Focusing on the competitive side of working in the finance industry, Engineer Theatre Collective’s Run is fast, believable and clinically delivered by the cast.
Run follows four young interns working in a high end bank and throughout the production reveal just how far they are willing to go to get a permanent job. Developed with the help of interviews with those working in the financial industry, Engineer Theatre Collective have created a show which shows the high pressure nature of working in this particular sector.
The production co-directed by Jesse Fox and Simon Lyshon, is sharp and focused from beginning to end, reflecting the pressure of wanting to do the job better than anyone else but also the pressure that each individual puts on themselves at the sacrifice of the other elements of their lives.
When the audience meets all four characters, there is immediately a sense of tension and competitiveness that is masked initially beneath humour but soon reveals the characters true colours.
All of the characters have very different attitudes towards the job: Anna (Gabriella Margulies) is very materialistic and driven, Lawrence (Al Jarrett) is cocky and confident, Tim (Joseph Sentance) is uncertain of himself and whether this is what he really wants and Caroline (Charlotte Watson) seems to feel a bit of an outsider who has had to really work to get there.
It is a slow burning production, that sees each individual unravel and it is intriguing to see the way in which the characters deal with their pressure, leading to audiences questioning is the job worth these individuals sacrificing their lives for?
While all four actors perform well, it feels as though the audience is emotionally disconnected from the characters themselves, making it difficult to really appreciate what they are going through.
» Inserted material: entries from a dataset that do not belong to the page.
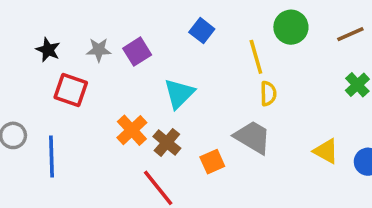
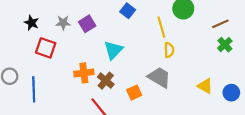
brown line: (350, 34) -> (220, 24), moved
orange cross: (132, 130) -> (84, 73), turned 36

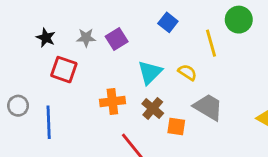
yellow semicircle: (169, 50) -> (187, 72), moved, turned -56
brown cross: (106, 81) -> (153, 108), moved
orange square: (134, 93) -> (176, 126), turned 32

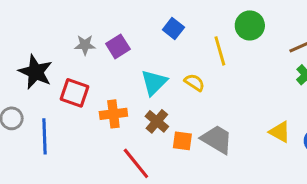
black star: (46, 38) -> (36, 72), moved, size x1.6
red square: (64, 70) -> (74, 93), moved
gray trapezoid: (208, 107) -> (217, 139), moved

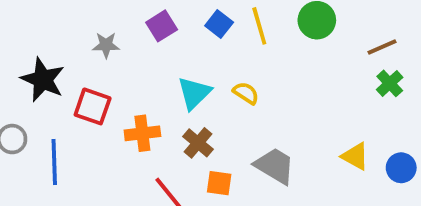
purple square: (118, 46) -> (162, 26), moved
yellow line: (220, 51) -> (259, 26), moved
orange square: (182, 141) -> (219, 183), moved

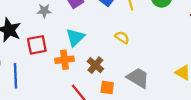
cyan triangle: (194, 93) -> (75, 37), moved
red square: (93, 106) -> (37, 45), turned -30

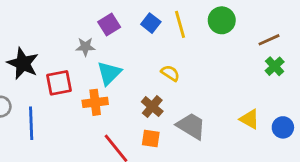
gray star: (44, 11) -> (85, 47), moved
brown cross: (95, 65) -> (152, 107), moved

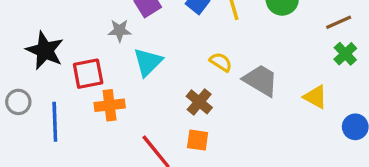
orange cross: (95, 102) -> (110, 105), moved
yellow triangle: (250, 119) -> (315, 97), moved
gray trapezoid: (191, 126) -> (261, 80), moved

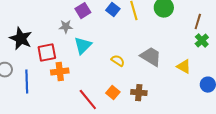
brown line: (339, 22) -> (198, 22), turned -49
yellow semicircle: (221, 62) -> (118, 61), moved
brown cross: (199, 102) -> (139, 93), moved, turned -35
orange square: (198, 140) -> (113, 93), turned 32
The standout performances come from Gabriella Margulies as the independent and driven Anna – whose individual story feels as though it is less developed in comparison to the others and Al Jarrett as Lawrence, who comes across as arrogant but in reality is vulnerable and insecure about his position and who comes the furthest in self-discovery. But all four actors compliment each other well, with great understanding of their roles and those characters around them.
The entire production feels clinical and each scene gives a snap shot into the daily routine these interns go through – very clever, but it means that it takes a while for character development to happen and for the production to settle down.
But despite this, it is an interesting and well developed piece of drama that provides an interesting insight into the financial industry.